DIA -.10%, QQQQ, +.45%, SPY+.07%
10 Year Treasury. +4/32, yielding 4.09%
The markets traded in split manner today. Nasdaq increased thanks to Apple's annoucement it would split its shares 2-1 and Verizon's deal to purchase MCI. However, Elliot Spitzer's (my favorite Democrat by far) serving of a subpoena on AIG Insurance negatively impacted the DOW. However, the markets are awaiting the Greenspan testimony later this week as well as some economic numbers due at the same time. Of the ETFs I watch, Broadband Internet and Wireless all increased, while traders of Oil services and Industrial ETFs took some profits today.
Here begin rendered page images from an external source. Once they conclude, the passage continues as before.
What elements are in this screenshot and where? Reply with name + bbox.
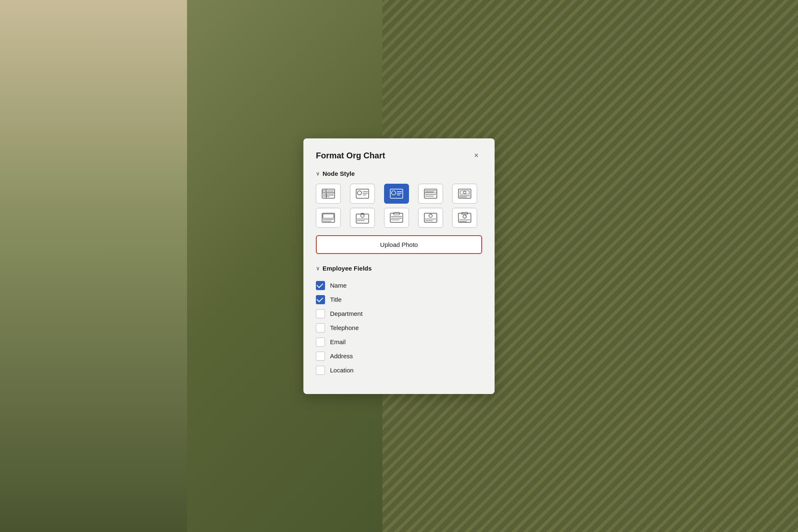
field-department-item: Department [316, 307, 482, 321]
svg-rect-31 [323, 214, 334, 218]
node-style-grid [316, 184, 482, 228]
field-email-label[interactable]: Email [330, 338, 346, 345]
node-style-icon-7[interactable] [350, 208, 375, 228]
field-address-checkbox[interactable] [316, 352, 325, 361]
field-title-label[interactable]: Title [330, 296, 342, 303]
field-telephone-checkbox[interactable] [316, 323, 325, 332]
svg-point-35 [361, 214, 364, 217]
node-style-icon-1[interactable] [316, 184, 341, 204]
employee-fields-section-title: Employee Fields [323, 265, 372, 272]
field-address-label[interactable]: Address [330, 352, 353, 360]
field-location-item: Location [316, 363, 482, 377]
close-button[interactable]: × [470, 150, 482, 162]
svg-rect-34 [356, 214, 369, 223]
employee-fields-section: ∨ Employee Fields Name Title Department … [316, 265, 482, 377]
field-location-checkbox[interactable] [316, 366, 325, 375]
node-style-icon-9[interactable] [418, 208, 443, 228]
panel-title: Format Org Chart [316, 151, 385, 160]
field-telephone-label[interactable]: Telephone [330, 324, 359, 331]
field-email-checkbox[interactable] [316, 337, 325, 347]
field-department-checkbox[interactable] [316, 309, 325, 318]
svg-rect-3 [323, 190, 325, 192]
node-style-icon-3[interactable] [384, 184, 409, 204]
field-name-checkbox[interactable] [316, 281, 325, 290]
employee-fields-chevron-icon: ∨ [316, 265, 320, 271]
node-style-icon-8[interactable] [384, 208, 409, 228]
svg-point-10 [357, 191, 362, 195]
node-style-icon-6[interactable] [316, 208, 341, 228]
field-email-item: Email [316, 335, 482, 349]
node-style-chevron-icon: ∨ [316, 170, 320, 177]
field-title-item: Title [316, 293, 482, 307]
field-department-label[interactable]: Department [330, 310, 362, 317]
svg-rect-14 [390, 189, 403, 198]
field-name-item: Name [316, 278, 482, 293]
bg-left [0, 0, 187, 532]
field-location-label[interactable]: Location [330, 367, 354, 374]
svg-point-15 [392, 191, 396, 195]
field-title-checkbox[interactable] [316, 295, 325, 304]
employee-fields-section-header: ∨ Employee Fields [316, 265, 482, 272]
node-style-icon-10[interactable] [452, 208, 477, 228]
panel-header: Format Org Chart × [316, 150, 482, 162]
svg-point-44 [429, 214, 432, 217]
format-org-chart-panel: Format Org Chart × ∨ Node Style [303, 138, 495, 394]
field-telephone-item: Telephone [316, 321, 482, 335]
svg-rect-9 [356, 189, 369, 198]
node-style-icon-4[interactable] [418, 184, 443, 204]
svg-rect-38 [390, 213, 403, 222]
node-style-section-title: Node Style [323, 170, 355, 177]
field-address-item: Address [316, 349, 482, 363]
svg-rect-43 [424, 213, 437, 222]
svg-point-27 [463, 191, 466, 194]
upload-photo-button[interactable]: Upload Photo [316, 235, 482, 254]
node-style-section-header: ∨ Node Style [316, 170, 482, 177]
field-name-label[interactable]: Name [330, 282, 347, 289]
svg-rect-39 [394, 212, 399, 215]
svg-point-49 [463, 215, 466, 218]
svg-rect-19 [424, 189, 437, 198]
node-style-icon-5[interactable] [452, 184, 477, 204]
node-style-icon-2[interactable] [350, 184, 375, 204]
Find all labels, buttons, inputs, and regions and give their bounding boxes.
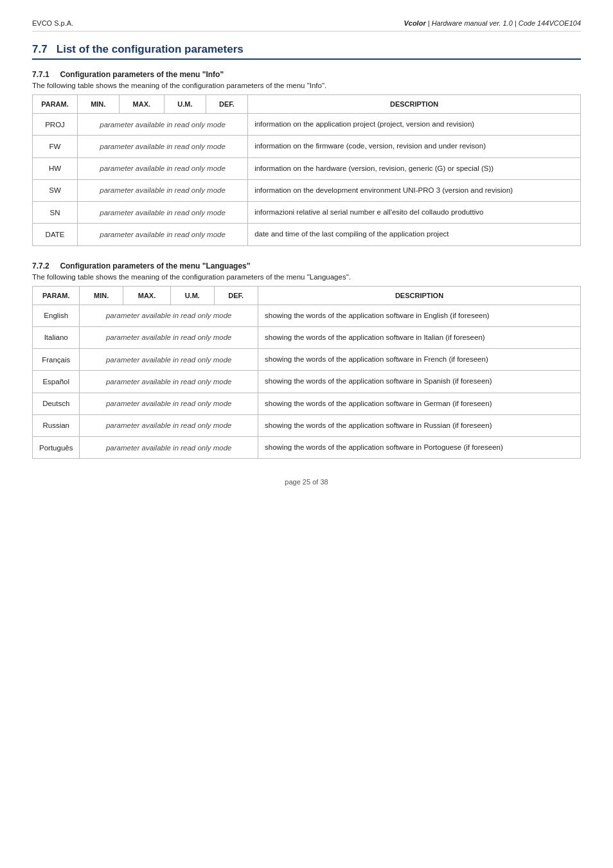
- table-row: English parameter available in read only…: [33, 305, 581, 326]
- table-header-row: PARAM. MIN. MAX. U.M. DEF. DESCRIPTION: [33, 95, 581, 114]
- desc-cell: showing the words of the application sof…: [258, 349, 581, 371]
- param-cell: Deutsch: [33, 393, 80, 414]
- section-7-7-heading: 7.7 List of the configuration parameters: [32, 43, 581, 60]
- col-description: DESCRIPTION: [248, 95, 581, 114]
- col-min: MIN.: [80, 286, 123, 305]
- col-def: DEF.: [206, 95, 247, 114]
- table-row: Français parameter available in read onl…: [33, 349, 581, 371]
- param-cell: Russian: [33, 414, 80, 436]
- table-row: PROJ parameter available in read only mo…: [33, 114, 581, 136]
- readonly-cell: parameter available in read only mode: [80, 305, 258, 326]
- desc-cell: information on the application project (…: [248, 114, 581, 136]
- page-number: page 25 of 38: [285, 478, 328, 486]
- col-um: U.M.: [164, 95, 206, 114]
- desc-cell: informazioni relative al serial number e…: [248, 202, 581, 224]
- section-7-7-1-intro: The following table shows the meaning of…: [32, 82, 581, 89]
- readonly-cell: parameter available in read only mode: [80, 414, 258, 436]
- desc-cell: information on the hardware (version, re…: [248, 157, 581, 179]
- param-cell: HW: [33, 157, 78, 179]
- page-header: EVCO S.p.A. Vcolor | Hardware manual ver…: [32, 19, 581, 31]
- readonly-cell: parameter available in read only mode: [78, 114, 248, 136]
- desc-cell: showing the words of the application sof…: [258, 371, 581, 393]
- desc-cell: showing the words of the application sof…: [258, 437, 581, 459]
- desc-cell: showing the words of the application sof…: [258, 326, 581, 348]
- readonly-cell: parameter available in read only mode: [80, 326, 258, 348]
- col-max: MAX.: [123, 286, 170, 305]
- desc-cell: information on the firmware (code, versi…: [248, 136, 581, 157]
- table-row: Italiano parameter available in read onl…: [33, 326, 581, 348]
- section-7-7-1-heading: 7.7.1 Configuration parameters of the me…: [32, 70, 581, 79]
- param-cell: Español: [33, 371, 80, 393]
- company-name: EVCO S.p.A.: [32, 19, 73, 27]
- readonly-cell: parameter available in read only mode: [80, 393, 258, 414]
- col-max: MAX.: [119, 95, 164, 114]
- doc-info: Vcolor | Hardware manual ver. 1.0 | Code…: [404, 19, 581, 27]
- table-row: DATE parameter available in read only mo…: [33, 224, 581, 245]
- table-row: Español parameter available in read only…: [33, 371, 581, 393]
- readonly-cell: parameter available in read only mode: [78, 224, 248, 245]
- product-name: Vcolor: [404, 19, 425, 27]
- desc-cell: showing the words of the application sof…: [258, 393, 581, 414]
- param-cell: SN: [33, 202, 78, 224]
- readonly-cell: parameter available in read only mode: [78, 202, 248, 224]
- col-min: MIN.: [78, 95, 120, 114]
- param-cell: Português: [33, 437, 80, 459]
- table-row: SW parameter available in read only mode…: [33, 179, 581, 201]
- section-7-7-2-heading: 7.7.2 Configuration parameters of the me…: [32, 261, 581, 270]
- doc-details: | Hardware manual ver. 1.0 | Code 144VCO…: [426, 19, 581, 27]
- table-row: HW parameter available in read only mode…: [33, 157, 581, 179]
- param-cell: Italiano: [33, 326, 80, 348]
- col-param: PARAM.: [33, 286, 80, 305]
- col-def: DEF.: [214, 286, 258, 305]
- col-um: U.M.: [171, 286, 215, 305]
- page-footer: page 25 of 38: [32, 478, 581, 486]
- table-row: Russian parameter available in read only…: [33, 414, 581, 436]
- readonly-cell: parameter available in read only mode: [78, 157, 248, 179]
- param-cell: PROJ: [33, 114, 78, 136]
- param-cell: English: [33, 305, 80, 326]
- param-cell: DATE: [33, 224, 78, 245]
- table-row: Português parameter available in read on…: [33, 437, 581, 459]
- section-7-7-2-intro: The following table shows the meaning of…: [32, 273, 581, 281]
- readonly-cell: parameter available in read only mode: [78, 136, 248, 157]
- desc-cell: date and time of the last compiling of t…: [248, 224, 581, 245]
- table-row: Deutsch parameter available in read only…: [33, 393, 581, 414]
- table-7-7-2: PARAM. MIN. MAX. U.M. DEF. DESCRIPTION E…: [32, 286, 581, 459]
- param-cell: SW: [33, 179, 78, 201]
- readonly-cell: parameter available in read only mode: [80, 437, 258, 459]
- col-param: PARAM.: [33, 95, 78, 114]
- desc-cell: showing the words of the application sof…: [258, 414, 581, 436]
- table-row: FW parameter available in read only mode…: [33, 136, 581, 157]
- readonly-cell: parameter available in read only mode: [80, 349, 258, 371]
- param-cell: Français: [33, 349, 80, 371]
- col-description: DESCRIPTION: [258, 286, 581, 305]
- table-7-7-1: PARAM. MIN. MAX. U.M. DEF. DESCRIPTION P…: [32, 94, 581, 246]
- desc-cell: showing the words of the application sof…: [258, 305, 581, 326]
- param-cell: FW: [33, 136, 78, 157]
- readonly-cell: parameter available in read only mode: [80, 371, 258, 393]
- desc-cell: information on the development environme…: [248, 179, 581, 201]
- table-header-row: PARAM. MIN. MAX. U.M. DEF. DESCRIPTION: [33, 286, 581, 305]
- table-row: SN parameter available in read only mode…: [33, 202, 581, 224]
- readonly-cell: parameter available in read only mode: [78, 179, 248, 201]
The 10-year Treasury rose 4/32 to yield 4.09%. The 2-year sold off by 2/32, so the yield curve continues to flatten. Essentially, a flatter yield curve reflects the feeling that short-term rates will continue to increase, while the long-end of the curve will benefit from lower inflation. There was an article in Baron's this week mentioning the increased purchases of longer-term government debt by pension funds. New regulations on the pension funds method of computing liabilities is causing these purchases. There is also a feeling that inflation is under control, making the long-end of the Treasury market more attractive.
The Euro rose .30% verses the Dollar and the Yen rose .17% verses the dollar. Japan announced a trade surplus of 35 billion, which highlighted the US current account deficit. However, the market is waiting for Greenspan's testimony before congress on Wednesday and Thursday of this week to see what his opinion is of the Bush budget. Although the dollar rallied verses the Euro at the beginning of the year, there is a growing sentiment the rally has ended. In addition, there is also speculation the Greenspan's statements from the G7 conference were nothing more then a political ploy to ease the downward pressure on the dollar. Looking at the Yen/dollar chart, the market is still in a 102-106 range, indicating the market is still looking for firm direction.
Oil rose slightly today, closing at $47.46/bbl. There is growing speculation that OPEC will cut production soon as the US winter comes to and end. This sentiment is in direct contradiction with OPEC's statement at its winter meeting they would not cut production at least until their Spring meeting.